_LISTED RECORDS:_

==========

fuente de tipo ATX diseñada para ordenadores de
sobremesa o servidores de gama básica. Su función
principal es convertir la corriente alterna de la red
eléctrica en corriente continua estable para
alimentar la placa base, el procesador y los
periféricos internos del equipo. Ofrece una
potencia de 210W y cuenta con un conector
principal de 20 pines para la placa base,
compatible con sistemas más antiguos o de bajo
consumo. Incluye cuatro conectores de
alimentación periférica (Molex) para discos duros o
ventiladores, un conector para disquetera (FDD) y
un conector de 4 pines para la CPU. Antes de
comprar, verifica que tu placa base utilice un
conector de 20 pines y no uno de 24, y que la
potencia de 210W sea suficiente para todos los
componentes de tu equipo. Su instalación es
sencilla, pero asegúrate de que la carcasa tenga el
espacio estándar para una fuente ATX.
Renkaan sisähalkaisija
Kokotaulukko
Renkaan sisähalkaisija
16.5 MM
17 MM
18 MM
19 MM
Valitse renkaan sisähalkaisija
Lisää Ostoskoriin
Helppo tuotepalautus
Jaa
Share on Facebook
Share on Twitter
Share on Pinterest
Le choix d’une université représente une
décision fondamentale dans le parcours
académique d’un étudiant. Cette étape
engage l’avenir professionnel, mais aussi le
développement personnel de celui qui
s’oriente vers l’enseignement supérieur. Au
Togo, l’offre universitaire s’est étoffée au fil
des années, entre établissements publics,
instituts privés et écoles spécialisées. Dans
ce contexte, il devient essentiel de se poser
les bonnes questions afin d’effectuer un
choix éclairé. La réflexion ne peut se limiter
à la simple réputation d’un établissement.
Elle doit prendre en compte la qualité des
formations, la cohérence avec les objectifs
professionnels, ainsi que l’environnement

==========

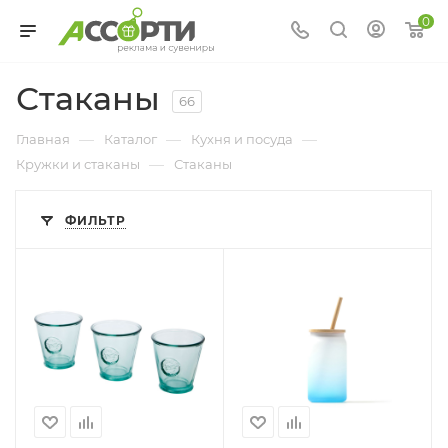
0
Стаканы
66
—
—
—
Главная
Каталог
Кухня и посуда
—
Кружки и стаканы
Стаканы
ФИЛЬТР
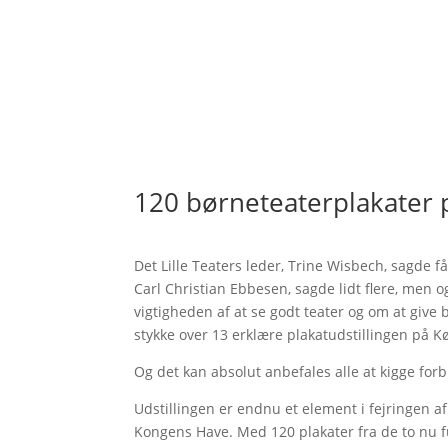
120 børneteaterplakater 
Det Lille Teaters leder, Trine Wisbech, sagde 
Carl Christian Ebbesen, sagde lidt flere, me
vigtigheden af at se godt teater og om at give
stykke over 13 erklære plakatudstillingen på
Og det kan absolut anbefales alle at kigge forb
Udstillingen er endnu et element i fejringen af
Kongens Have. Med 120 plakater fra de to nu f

==========

_REQUIREMENT:_
The reply should hold only the lines of the listing above starting at the line containing "potencia de 210W sea" and ending at the line containing "Valitse renkaan sisähalkaisija", exactly as written.

_RESPONSE AREA:_
potencia de 210W sea suficiente para todos los
componentes de tu equipo. Su instalación es
sencilla, pero asegúrate de que la carcasa tenga el
espacio estándar para una fuente ATX.
Renkaan sisähalkaisija
Kokotaulukko
Renkaan sisähalkaisija
16.5 MM
17 MM
18 MM
19 MM
Valitse renkaan sisähalkaisija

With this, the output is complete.